Amazing right, and the food that won the Iditarod this year & the Open North American Championship eight times is $57 for 44lbs.

Go figure.


----------



## 2Retrievers222 (Sep 5, 2007)

I think I,ll stick with Costco(kirkland for 2weeks) for that price, feeding 2 100+ goldens. Maybe bring some Raw up with me.


----------



## MikaTallulah (Jul 19, 2006)

It is very highly rated. I have no experience with it myself.


----------



## WasChampionFan (Mar 31, 2012)

MikaTallulah said:


> It is very highly rated. I have no experience with it myself.


Rated by whom?


----------



## MikaTallulah (Jul 19, 2006)

WasChampionFan said:


> Rated by whom?


PetSumer reports for one. You could google it yourself.

That food is too pricey for me.


----------



## 2Retrievers222 (Sep 5, 2007)

What thread are you responding to. The Iditarod Champion feeds Eagle Pet Products. DeeDee Jonrowe Not Annamaet or Carna4

http://www.deedeejonrowe.com/Sponsors.html



WasChampionFan said:


> LOL
> 
> Amazing right, and the food that won the Iditarod this year & the Open North American Championship eight times is $57 for 44lbs.
> 
> Go figure.


----------



## WasChampionFan (Mar 31, 2012)

2Retrievers222 said:


> What thread are you responding to. The Iditarod Champion feeds Eagle Pet Products. DeeDee Jonrowe Not Annamaet or Carna4
> 
> Iditarod Musher Dee Dee Jonrowe


This year's Iditarod winner was Dallas Seavy on Dr. Tim's.

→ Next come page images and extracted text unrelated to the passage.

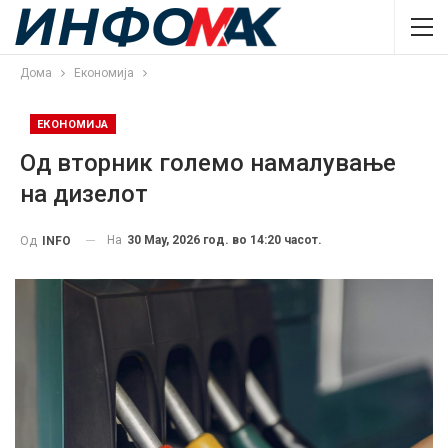
Дома
Економија
ЕКОНОМИЈА
Од вторник големо намалување
на дизелот
На
30 May, 2026 год. во 14:20 часот.
Од
INFO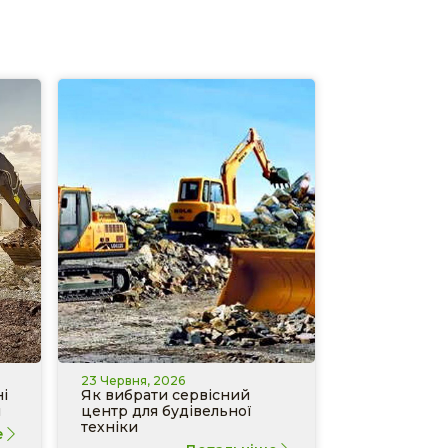
23 Червня, 2026
і
Як вибрати сервісний
и
центр для будівельної
техніки
е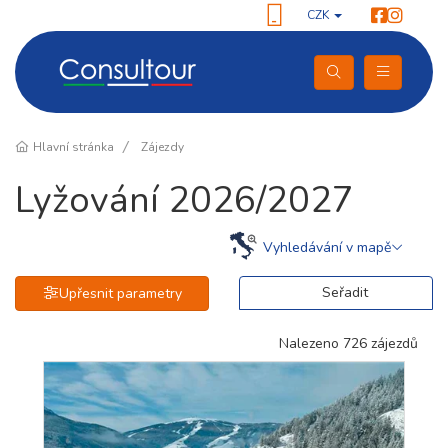
CZK
Hlavní stránka
Zájezdy
Lyžování 2026/2027
Vyhledávání v mapě
Seřadit
Upřesnit parametry
Nalezeno 726 zájezdů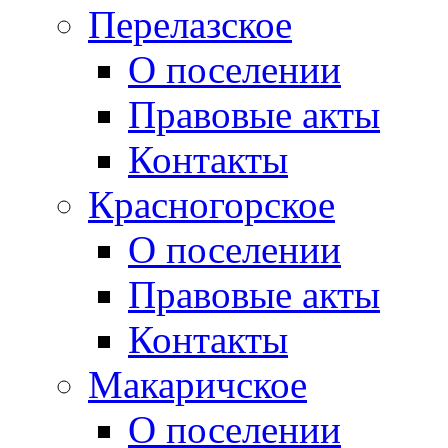
Перелазское
О поселении
Правовые акты
Контакты
Красногорское
О поселении
Правовые акты
Контакты
Макаричское
О поселении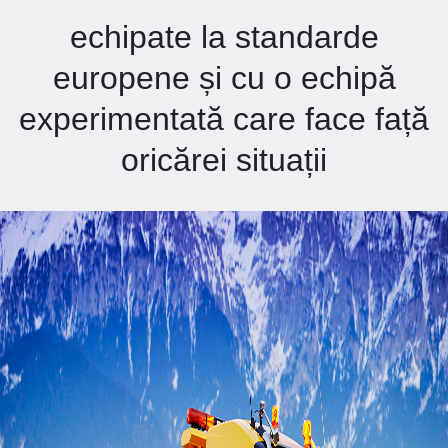
echipate la standarde
europene și cu o echipă
experimentată care face față
oricărei situații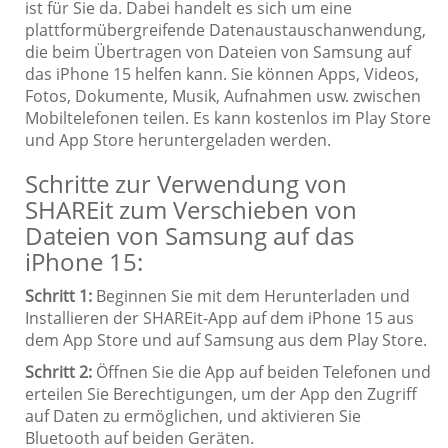
ist für Sie da. Dabei handelt es sich um eine
plattformübergreifende Datenaustauschanwendung,
die beim Übertragen von Dateien von Samsung auf
das iPhone 15 helfen kann. Sie können Apps, Videos,
Fotos, Dokumente, Musik, Aufnahmen usw. zwischen
Mobiltelefonen teilen. Es kann kostenlos im Play Store
und App Store heruntergeladen werden.
Schritte zur Verwendung von
SHAREit zum Verschieben von
Dateien von Samsung auf das
iPhone 15:
Schritt 1:
Beginnen Sie mit dem Herunterladen und
Installieren der SHAREit-App auf dem iPhone 15 aus
dem App Store und auf Samsung aus dem Play Store.
Schritt 2:
Öffnen Sie die App auf beiden Telefonen und
erteilen Sie Berechtigungen, um der App den Zugriff
auf Daten zu ermöglichen, und aktivieren Sie
Bluetooth auf beiden Geräten.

Premium All Natural Pet Food | Dr. Tim's

Dr. Tim has probably the best distance teams. Annamaet the shorter races because it is a northeastern food.


----------



## 2Retrievers222 (Sep 5, 2007)

Checked it again Dallas Seavey 


Dr. Tim’s and PetFlow. Premium Products. Alot cheaper than Carna4


----------



## 2Retrievers222 (Sep 5, 2007)

Looks like its not here in Canada


Premium All Natural Pet Food | Dr. Tim's


----------



## WasChampionFan (Mar 31, 2012)

2Retrievers222 said:


> Checked it again Dallas Seavey
> 
> 
> Dr. Tim’s and PetFlow. Premium Products. Alot cheaper than Carna4


Egil Ellis is am amazingly successful team using Dr. Tim's.


----------